Lego bricks. You build sentences from smaller pieces. The AI reads and writes one piece at a time.

"The quick brown fox jumps"
↓ tokenized into:
The quick brown fox jumps — 5 tokens
"I can't believe it's not butter"
↓ tokenized into:
I can 't believe it 's not butter — 8 tokens
Tokenization uses algorithms like Byte-Pair Encoding (BPE) or SentencePiece to break text into subword units. Common words are single tokens, while rare words are split into pieces. GPT-4 uses ~100K token vocabulary. One token is roughly 4 characters or 0.75 words in English. Tokenization differs across languages — non-Latin scripts typically require more tokens per word.
9

Large Language Model(LLM)

In one sentence:

A neural network trained on massive amounts of text that can generate, understand, and reason about language.

Think of it like:

Someone who has read every book, article, and website ever written, and can write in any style — from Shakespeare to code to legal contracts.

LLMs are typically Transformer-based models with billions of parameters, trained on trillions of tokens using self-supervised learning (next-token prediction). They develop emergent capabilities at scale, including reasoning, translation, and code generation. Examples: GPT-4, Claude, Llama, Gemini. Post-training steps like RLHF align them with human preferences.
10

GPT(Generative Pre-trained Transformer)

In one sentence:

A specific type of LLM architecture by OpenAI. G = generates text, P = pre-trained on lots of data, T = uses the Transformer architecture.

Think of it like:

A specific brand of car engine. "LLM" is the category (all car engines), "GPT" is a particular design (like a V8 from a specific manufacturer).

GPT models are autoregressive, decoder-only Transformers. GPT-1 (2018) had 117M parameters, GPT-2 (2019) had 1.5B, GPT-3 (2020) had 175B, and GPT-4 (2023) is rumored to be a mixture-of-experts model. Each version showed dramatic capability improvements, largely from scaling data, compute, and parameters.
11

Context Window

In one sentence:

How much text the AI can "see" at once — both your input and its output must fit within this window.

Think of it like:

The size of the AI's desk. A bigger desk means it can spread out more documents and see more information at once.

Context window sizes:
GPT-3 (2020) 4K tokens — roughly 3 pages of text
GPT-4 (2023) 128K tokens — roughly a 300-page book
ChatGPT 5.4 (2025) 1M+ tokens — OpenAI's latest flagship model
Claude 3.5 (2024) 200K tokens — ~150K words, an entire novel
Claude Opus 4.6 (2025) 200K tokens — enhanced reasoning over full context
Gemini 1.5 (2024) 1M+ tokens — multiple books at once
Gemini 3 (2025) 1M+ tokens — multimodal with massive context
Context window is limited by the self-attention mechanism, which has O(n²) memory complexity. Longer contexts require techniques like sparse attention, sliding window attention, or ALiBi positional encodings. The context includes both the prompt and the completion. Models like Claude use extended context efficiently but may show degraded performance for information in the middle ("lost in the middle" phenomenon).
12

Inference

In one sentence:

When the AI actually generates a response. The "using" phase as opposed to the "learning" phase.

Think of it like:

Training is studying for the exam. Inference is taking the exam.

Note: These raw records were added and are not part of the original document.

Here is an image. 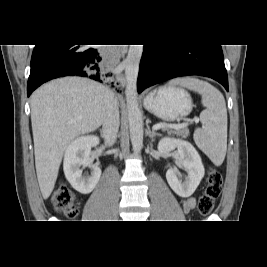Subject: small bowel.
Masks as SVG:
<instances>
[{"mask_svg":"<svg viewBox=\"0 0 267 267\" xmlns=\"http://www.w3.org/2000/svg\"><path fill=\"white\" fill-rule=\"evenodd\" d=\"M196 200L194 197L183 200L182 205L185 212H189L195 207Z\"/></svg>","mask_w":267,"mask_h":267,"instance_id":"c3829d8e","label":"small bowel"}]
</instances>
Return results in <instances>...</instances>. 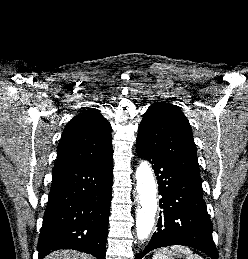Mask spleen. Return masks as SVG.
<instances>
[{"mask_svg":"<svg viewBox=\"0 0 248 259\" xmlns=\"http://www.w3.org/2000/svg\"><path fill=\"white\" fill-rule=\"evenodd\" d=\"M173 251L184 253L185 255H187V259H202V257L199 256L198 254H193V252L189 248L185 246H177V245L172 246L170 249L163 248L156 251L152 259H168V257L170 256V253Z\"/></svg>","mask_w":248,"mask_h":259,"instance_id":"spleen-1","label":"spleen"}]
</instances>
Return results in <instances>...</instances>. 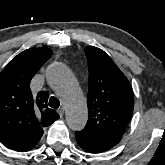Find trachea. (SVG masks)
<instances>
[{
    "mask_svg": "<svg viewBox=\"0 0 165 165\" xmlns=\"http://www.w3.org/2000/svg\"><path fill=\"white\" fill-rule=\"evenodd\" d=\"M49 106L51 108L57 109L60 106V102H59V100L56 97L52 96L49 99Z\"/></svg>",
    "mask_w": 165,
    "mask_h": 165,
    "instance_id": "3493384b",
    "label": "trachea"
}]
</instances>
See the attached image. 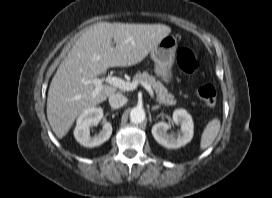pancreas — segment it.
Returning a JSON list of instances; mask_svg holds the SVG:
<instances>
[{
    "instance_id": "pancreas-1",
    "label": "pancreas",
    "mask_w": 272,
    "mask_h": 198,
    "mask_svg": "<svg viewBox=\"0 0 272 198\" xmlns=\"http://www.w3.org/2000/svg\"><path fill=\"white\" fill-rule=\"evenodd\" d=\"M133 81L138 82V84H141L142 82L149 84L155 90L159 104L164 106H172L176 104L177 101L174 96L168 92L161 82L156 81L155 77L150 75L148 72L136 73L133 77Z\"/></svg>"
}]
</instances>
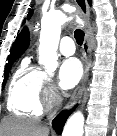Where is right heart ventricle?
<instances>
[{
  "mask_svg": "<svg viewBox=\"0 0 117 136\" xmlns=\"http://www.w3.org/2000/svg\"><path fill=\"white\" fill-rule=\"evenodd\" d=\"M45 74L24 59L8 87L7 107L15 115L39 118L43 114L41 91Z\"/></svg>",
  "mask_w": 117,
  "mask_h": 136,
  "instance_id": "obj_1",
  "label": "right heart ventricle"
}]
</instances>
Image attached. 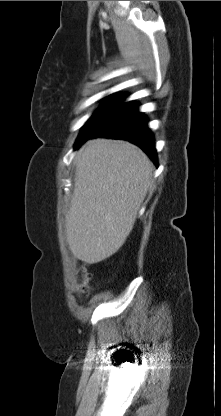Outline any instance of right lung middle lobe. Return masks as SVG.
<instances>
[{"label":"right lung middle lobe","mask_w":221,"mask_h":416,"mask_svg":"<svg viewBox=\"0 0 221 416\" xmlns=\"http://www.w3.org/2000/svg\"><path fill=\"white\" fill-rule=\"evenodd\" d=\"M123 100V97H115L111 101H108L105 105L100 107L96 113L87 121L81 130L79 138L90 134L103 124L119 107Z\"/></svg>","instance_id":"dd1d6c3e"}]
</instances>
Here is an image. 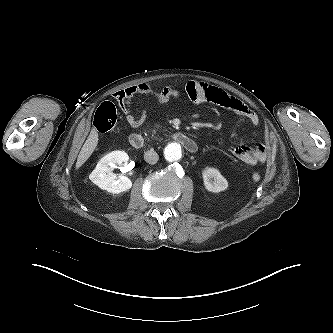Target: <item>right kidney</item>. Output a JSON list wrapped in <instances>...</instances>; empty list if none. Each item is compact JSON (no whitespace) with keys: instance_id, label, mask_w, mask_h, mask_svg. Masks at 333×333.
Masks as SVG:
<instances>
[{"instance_id":"1","label":"right kidney","mask_w":333,"mask_h":333,"mask_svg":"<svg viewBox=\"0 0 333 333\" xmlns=\"http://www.w3.org/2000/svg\"><path fill=\"white\" fill-rule=\"evenodd\" d=\"M129 159L125 151H113L100 159L89 178L99 188L107 192L118 194L132 187L131 180L126 176H117L111 172V166L115 163L122 164Z\"/></svg>"}]
</instances>
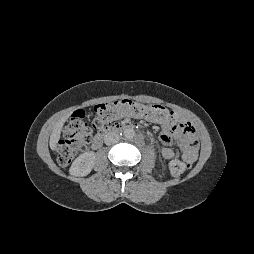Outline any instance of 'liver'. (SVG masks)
<instances>
[{"label":"liver","instance_id":"obj_1","mask_svg":"<svg viewBox=\"0 0 254 254\" xmlns=\"http://www.w3.org/2000/svg\"><path fill=\"white\" fill-rule=\"evenodd\" d=\"M68 116H65L63 118H61L54 126L52 133L50 135V141H49V145L51 150H56L57 148V144L58 141L60 140V134H61V130L62 127L64 125V123L66 122Z\"/></svg>","mask_w":254,"mask_h":254}]
</instances>
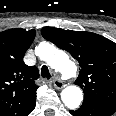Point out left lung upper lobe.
Returning <instances> with one entry per match:
<instances>
[{
  "instance_id": "left-lung-upper-lobe-1",
  "label": "left lung upper lobe",
  "mask_w": 116,
  "mask_h": 116,
  "mask_svg": "<svg viewBox=\"0 0 116 116\" xmlns=\"http://www.w3.org/2000/svg\"><path fill=\"white\" fill-rule=\"evenodd\" d=\"M43 37L68 51L80 65L75 84L83 88L84 101L116 104V44L86 31L45 27Z\"/></svg>"
}]
</instances>
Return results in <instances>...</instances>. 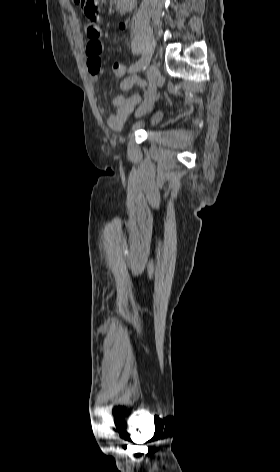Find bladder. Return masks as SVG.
<instances>
[{
  "label": "bladder",
  "instance_id": "1",
  "mask_svg": "<svg viewBox=\"0 0 280 472\" xmlns=\"http://www.w3.org/2000/svg\"><path fill=\"white\" fill-rule=\"evenodd\" d=\"M161 118H162L161 113L159 112L154 113L152 116H150L148 120V125L150 127L155 126L161 120Z\"/></svg>",
  "mask_w": 280,
  "mask_h": 472
}]
</instances>
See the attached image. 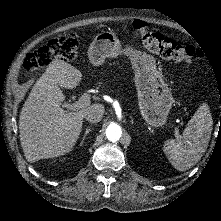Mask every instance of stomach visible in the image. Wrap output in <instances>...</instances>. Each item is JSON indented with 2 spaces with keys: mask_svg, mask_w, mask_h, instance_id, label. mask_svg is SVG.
<instances>
[{
  "mask_svg": "<svg viewBox=\"0 0 221 221\" xmlns=\"http://www.w3.org/2000/svg\"><path fill=\"white\" fill-rule=\"evenodd\" d=\"M122 53L129 55L132 60L138 106L143 119L152 127L164 125L173 104V97L161 73L156 70L151 56L130 47L123 51L114 33L102 32L92 41L88 58L94 66H98L105 57L114 58Z\"/></svg>",
  "mask_w": 221,
  "mask_h": 221,
  "instance_id": "stomach-1",
  "label": "stomach"
}]
</instances>
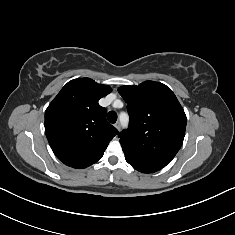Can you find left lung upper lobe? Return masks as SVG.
I'll use <instances>...</instances> for the list:
<instances>
[{
	"instance_id": "left-lung-upper-lobe-1",
	"label": "left lung upper lobe",
	"mask_w": 235,
	"mask_h": 235,
	"mask_svg": "<svg viewBox=\"0 0 235 235\" xmlns=\"http://www.w3.org/2000/svg\"><path fill=\"white\" fill-rule=\"evenodd\" d=\"M118 92L127 103L129 127L119 133L126 156L165 167L179 151L185 136L186 115L166 85L145 81L122 86Z\"/></svg>"
}]
</instances>
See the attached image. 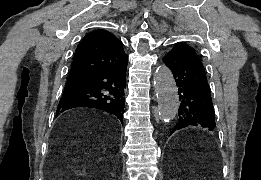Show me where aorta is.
<instances>
[{
  "label": "aorta",
  "instance_id": "obj_1",
  "mask_svg": "<svg viewBox=\"0 0 261 180\" xmlns=\"http://www.w3.org/2000/svg\"><path fill=\"white\" fill-rule=\"evenodd\" d=\"M154 88L157 95L159 118L163 122L173 120L179 109L178 88L171 70L158 67L154 74Z\"/></svg>",
  "mask_w": 261,
  "mask_h": 180
}]
</instances>
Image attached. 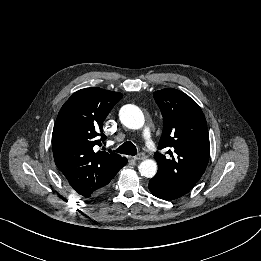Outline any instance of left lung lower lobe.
Returning <instances> with one entry per match:
<instances>
[{
  "mask_svg": "<svg viewBox=\"0 0 261 261\" xmlns=\"http://www.w3.org/2000/svg\"><path fill=\"white\" fill-rule=\"evenodd\" d=\"M149 190L154 196L163 200H175L182 196L170 190L159 178L155 176L149 181Z\"/></svg>",
  "mask_w": 261,
  "mask_h": 261,
  "instance_id": "0a47b994",
  "label": "left lung lower lobe"
}]
</instances>
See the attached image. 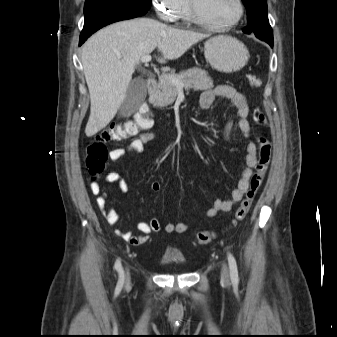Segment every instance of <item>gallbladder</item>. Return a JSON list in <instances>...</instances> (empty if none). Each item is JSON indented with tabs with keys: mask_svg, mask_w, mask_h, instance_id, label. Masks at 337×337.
Masks as SVG:
<instances>
[{
	"mask_svg": "<svg viewBox=\"0 0 337 337\" xmlns=\"http://www.w3.org/2000/svg\"><path fill=\"white\" fill-rule=\"evenodd\" d=\"M146 95V83L142 78L134 79L128 86L126 98L120 108V114L129 116L136 111Z\"/></svg>",
	"mask_w": 337,
	"mask_h": 337,
	"instance_id": "1",
	"label": "gallbladder"
}]
</instances>
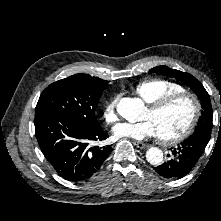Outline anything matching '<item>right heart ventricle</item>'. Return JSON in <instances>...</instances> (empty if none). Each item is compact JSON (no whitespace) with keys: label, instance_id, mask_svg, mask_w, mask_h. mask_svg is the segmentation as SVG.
I'll use <instances>...</instances> for the list:
<instances>
[{"label":"right heart ventricle","instance_id":"right-heart-ventricle-1","mask_svg":"<svg viewBox=\"0 0 221 221\" xmlns=\"http://www.w3.org/2000/svg\"><path fill=\"white\" fill-rule=\"evenodd\" d=\"M134 90L148 104L166 95L185 91L181 85L161 78L141 81Z\"/></svg>","mask_w":221,"mask_h":221}]
</instances>
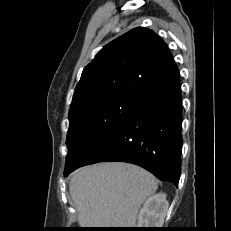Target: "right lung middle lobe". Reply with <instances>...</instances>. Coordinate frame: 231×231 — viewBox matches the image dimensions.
<instances>
[{
    "label": "right lung middle lobe",
    "mask_w": 231,
    "mask_h": 231,
    "mask_svg": "<svg viewBox=\"0 0 231 231\" xmlns=\"http://www.w3.org/2000/svg\"><path fill=\"white\" fill-rule=\"evenodd\" d=\"M140 99L135 95L117 94L69 112L65 170L75 167L132 116L137 111Z\"/></svg>",
    "instance_id": "obj_1"
}]
</instances>
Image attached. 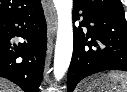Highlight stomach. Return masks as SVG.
Wrapping results in <instances>:
<instances>
[{
    "instance_id": "stomach-1",
    "label": "stomach",
    "mask_w": 127,
    "mask_h": 92,
    "mask_svg": "<svg viewBox=\"0 0 127 92\" xmlns=\"http://www.w3.org/2000/svg\"><path fill=\"white\" fill-rule=\"evenodd\" d=\"M116 87L117 84L107 75H99L88 79L82 92H112Z\"/></svg>"
}]
</instances>
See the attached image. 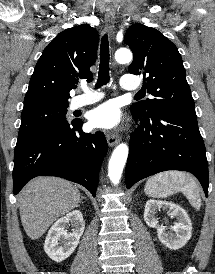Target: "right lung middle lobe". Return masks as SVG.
Returning a JSON list of instances; mask_svg holds the SVG:
<instances>
[{
  "mask_svg": "<svg viewBox=\"0 0 215 274\" xmlns=\"http://www.w3.org/2000/svg\"><path fill=\"white\" fill-rule=\"evenodd\" d=\"M67 108L68 104L48 103L23 109L15 151L36 137L69 124L65 117Z\"/></svg>",
  "mask_w": 215,
  "mask_h": 274,
  "instance_id": "dd1d6c3e",
  "label": "right lung middle lobe"
}]
</instances>
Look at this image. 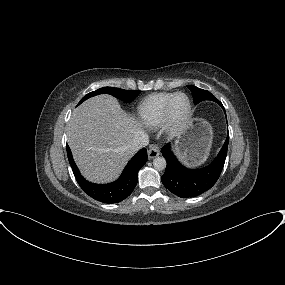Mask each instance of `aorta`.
Instances as JSON below:
<instances>
[{"label": "aorta", "instance_id": "aorta-1", "mask_svg": "<svg viewBox=\"0 0 285 285\" xmlns=\"http://www.w3.org/2000/svg\"><path fill=\"white\" fill-rule=\"evenodd\" d=\"M153 166L156 170H164L166 168V160L164 157H156L153 160Z\"/></svg>", "mask_w": 285, "mask_h": 285}]
</instances>
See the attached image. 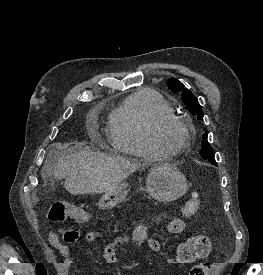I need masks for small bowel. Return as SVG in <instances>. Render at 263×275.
<instances>
[{
	"instance_id": "small-bowel-1",
	"label": "small bowel",
	"mask_w": 263,
	"mask_h": 275,
	"mask_svg": "<svg viewBox=\"0 0 263 275\" xmlns=\"http://www.w3.org/2000/svg\"><path fill=\"white\" fill-rule=\"evenodd\" d=\"M185 226V222L182 219L174 218L168 223L167 231L171 234H178L184 231ZM47 238L49 244L63 257V261L60 263V268L62 270H68L73 263L68 244L80 240L93 242L99 238V233L91 230L87 231L85 234H81L75 230H66L62 232L60 238L55 232L49 230L47 232ZM144 244H146L154 253L161 252V244L159 241L149 237L148 235V225L146 223H140L135 227L130 235L119 236L105 246L103 252L104 261L109 264L116 263L119 260L120 255L128 247H140ZM166 262L175 263L177 261L173 258H167Z\"/></svg>"
}]
</instances>
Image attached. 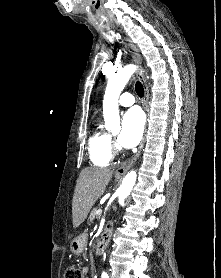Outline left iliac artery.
I'll return each mask as SVG.
<instances>
[{
  "mask_svg": "<svg viewBox=\"0 0 221 278\" xmlns=\"http://www.w3.org/2000/svg\"><path fill=\"white\" fill-rule=\"evenodd\" d=\"M102 278H109L108 274L106 272L102 273Z\"/></svg>",
  "mask_w": 221,
  "mask_h": 278,
  "instance_id": "left-iliac-artery-1",
  "label": "left iliac artery"
}]
</instances>
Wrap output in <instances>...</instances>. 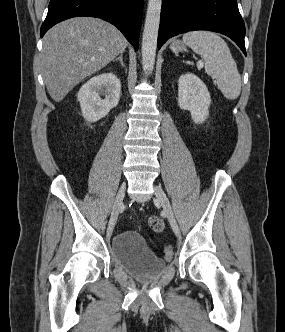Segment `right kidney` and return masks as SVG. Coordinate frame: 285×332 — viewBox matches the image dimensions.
<instances>
[{
  "label": "right kidney",
  "instance_id": "1",
  "mask_svg": "<svg viewBox=\"0 0 285 332\" xmlns=\"http://www.w3.org/2000/svg\"><path fill=\"white\" fill-rule=\"evenodd\" d=\"M120 93L121 82L114 73H103L92 77L77 94L82 116L88 122L102 119L118 105ZM104 95L105 99H101Z\"/></svg>",
  "mask_w": 285,
  "mask_h": 332
}]
</instances>
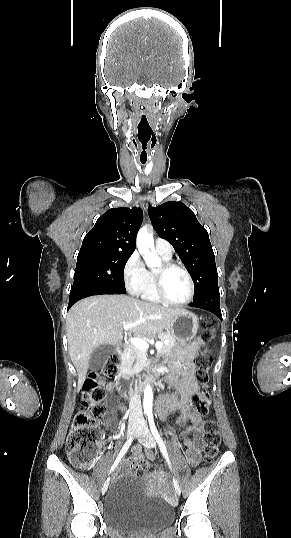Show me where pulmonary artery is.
Returning <instances> with one entry per match:
<instances>
[{
	"label": "pulmonary artery",
	"mask_w": 291,
	"mask_h": 538,
	"mask_svg": "<svg viewBox=\"0 0 291 538\" xmlns=\"http://www.w3.org/2000/svg\"><path fill=\"white\" fill-rule=\"evenodd\" d=\"M154 247H155L156 252L166 257L172 256L173 249H172L171 244L168 241L158 238L155 240Z\"/></svg>",
	"instance_id": "pulmonary-artery-1"
}]
</instances>
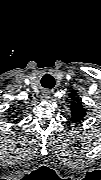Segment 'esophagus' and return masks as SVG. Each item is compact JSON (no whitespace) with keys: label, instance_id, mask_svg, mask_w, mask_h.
Listing matches in <instances>:
<instances>
[{"label":"esophagus","instance_id":"34e87169","mask_svg":"<svg viewBox=\"0 0 101 180\" xmlns=\"http://www.w3.org/2000/svg\"><path fill=\"white\" fill-rule=\"evenodd\" d=\"M50 98V91L46 90L42 93L41 99L42 100H48Z\"/></svg>","mask_w":101,"mask_h":180}]
</instances>
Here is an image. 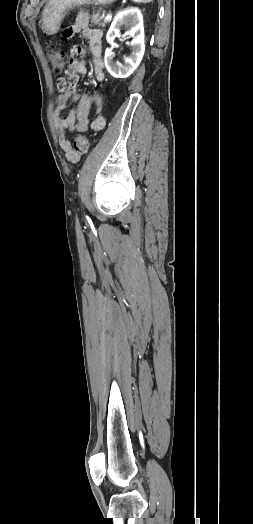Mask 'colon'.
Wrapping results in <instances>:
<instances>
[{
    "mask_svg": "<svg viewBox=\"0 0 253 524\" xmlns=\"http://www.w3.org/2000/svg\"><path fill=\"white\" fill-rule=\"evenodd\" d=\"M48 58L50 60L52 69L55 72L62 71L66 63V54L55 45L50 44L47 48ZM89 150V139L87 136L82 134H77L73 137L71 151L68 155V158L72 161H76Z\"/></svg>",
    "mask_w": 253,
    "mask_h": 524,
    "instance_id": "colon-1",
    "label": "colon"
}]
</instances>
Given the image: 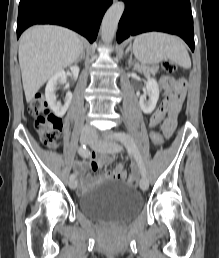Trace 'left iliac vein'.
Returning a JSON list of instances; mask_svg holds the SVG:
<instances>
[{
    "label": "left iliac vein",
    "mask_w": 219,
    "mask_h": 258,
    "mask_svg": "<svg viewBox=\"0 0 219 258\" xmlns=\"http://www.w3.org/2000/svg\"><path fill=\"white\" fill-rule=\"evenodd\" d=\"M112 137H116V134H113ZM89 145L92 149L102 152H109V153H118L121 151V146L110 142V141H99L97 139V134L93 133L92 139L89 142ZM139 186L141 190L145 191L148 189V181L145 176H142L139 180Z\"/></svg>",
    "instance_id": "1"
}]
</instances>
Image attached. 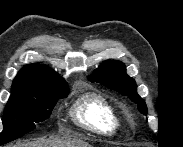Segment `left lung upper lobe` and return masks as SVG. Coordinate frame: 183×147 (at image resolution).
<instances>
[{
    "instance_id": "obj_1",
    "label": "left lung upper lobe",
    "mask_w": 183,
    "mask_h": 147,
    "mask_svg": "<svg viewBox=\"0 0 183 147\" xmlns=\"http://www.w3.org/2000/svg\"><path fill=\"white\" fill-rule=\"evenodd\" d=\"M88 79L106 87L114 88L136 103L144 115L147 114L146 103L137 93L135 80L126 74V66L124 63L114 60L106 61Z\"/></svg>"
}]
</instances>
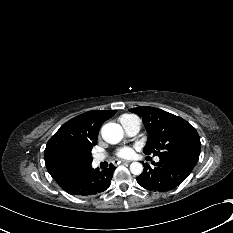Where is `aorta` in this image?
<instances>
[{
    "label": "aorta",
    "mask_w": 233,
    "mask_h": 233,
    "mask_svg": "<svg viewBox=\"0 0 233 233\" xmlns=\"http://www.w3.org/2000/svg\"><path fill=\"white\" fill-rule=\"evenodd\" d=\"M101 135L107 143L117 144L122 140L124 132L119 124L107 123L102 127ZM130 171L134 175H140L143 171V166L139 162H133L130 165Z\"/></svg>",
    "instance_id": "aorta-1"
}]
</instances>
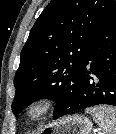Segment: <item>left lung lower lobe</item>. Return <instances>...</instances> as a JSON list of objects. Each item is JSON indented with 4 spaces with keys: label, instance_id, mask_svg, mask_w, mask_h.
<instances>
[{
    "label": "left lung lower lobe",
    "instance_id": "obj_1",
    "mask_svg": "<svg viewBox=\"0 0 116 134\" xmlns=\"http://www.w3.org/2000/svg\"><path fill=\"white\" fill-rule=\"evenodd\" d=\"M100 104L116 106V4L89 45L74 96L53 117Z\"/></svg>",
    "mask_w": 116,
    "mask_h": 134
}]
</instances>
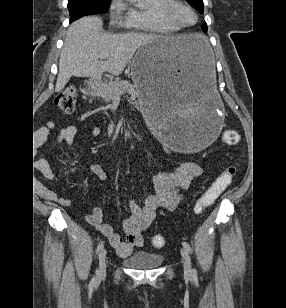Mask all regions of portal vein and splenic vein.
<instances>
[{
    "instance_id": "portal-vein-and-splenic-vein-1",
    "label": "portal vein and splenic vein",
    "mask_w": 286,
    "mask_h": 308,
    "mask_svg": "<svg viewBox=\"0 0 286 308\" xmlns=\"http://www.w3.org/2000/svg\"><path fill=\"white\" fill-rule=\"evenodd\" d=\"M109 57V54L107 52L100 53L99 58L101 59H107Z\"/></svg>"
}]
</instances>
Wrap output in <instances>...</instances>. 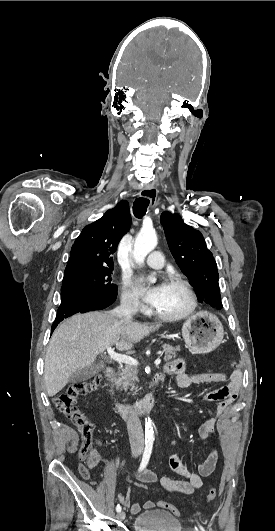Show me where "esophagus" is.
<instances>
[{
	"instance_id": "esophagus-1",
	"label": "esophagus",
	"mask_w": 275,
	"mask_h": 531,
	"mask_svg": "<svg viewBox=\"0 0 275 531\" xmlns=\"http://www.w3.org/2000/svg\"><path fill=\"white\" fill-rule=\"evenodd\" d=\"M157 195H158V190L154 188L153 186H149V185L145 186L140 191V196L150 200L151 208H153L156 205Z\"/></svg>"
}]
</instances>
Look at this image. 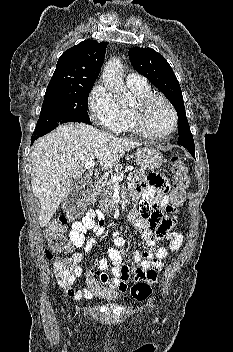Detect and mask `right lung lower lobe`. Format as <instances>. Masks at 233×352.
<instances>
[{
	"label": "right lung lower lobe",
	"instance_id": "obj_1",
	"mask_svg": "<svg viewBox=\"0 0 233 352\" xmlns=\"http://www.w3.org/2000/svg\"><path fill=\"white\" fill-rule=\"evenodd\" d=\"M66 122H84L87 124H91L90 120H85V119H71V120H67V121H62L59 123H55L52 124L50 126L47 127H43V128H39V129H35L32 137H31V145L35 142V140L47 133H49L50 131H52L53 129H55L59 124L61 123H66Z\"/></svg>",
	"mask_w": 233,
	"mask_h": 352
}]
</instances>
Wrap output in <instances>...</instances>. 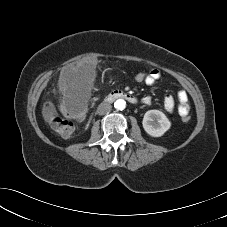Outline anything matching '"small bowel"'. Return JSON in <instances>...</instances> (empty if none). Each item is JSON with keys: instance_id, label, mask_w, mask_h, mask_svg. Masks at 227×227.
Instances as JSON below:
<instances>
[{"instance_id": "obj_1", "label": "small bowel", "mask_w": 227, "mask_h": 227, "mask_svg": "<svg viewBox=\"0 0 227 227\" xmlns=\"http://www.w3.org/2000/svg\"><path fill=\"white\" fill-rule=\"evenodd\" d=\"M161 77V72L158 69H152L148 72V77L145 82L146 85L152 86L154 85ZM177 101H178V113H189L190 105L188 102V95L185 91L180 90L177 93ZM142 102L146 105H149L151 102L150 96H144L142 98ZM164 108L167 112H173L175 108V99L171 95H166L164 98Z\"/></svg>"}]
</instances>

Inference involves a forward pass through the network. For autoregressive models like GPT and Claude, tokens are generated one at a time, each conditioned on all previous tokens. Inference costs scale with context length and output length. Techniques like KV caching, speculative decoding, and quantization reduce inference costs and latency.
13

Prompt

In one sentence:

The text you send to an AI — your question, instruction, or input. Everything the model sees before generating a response.

Think of it like:

The question on an exam paper. The clearer and more specific the question, the better the answer you'll get.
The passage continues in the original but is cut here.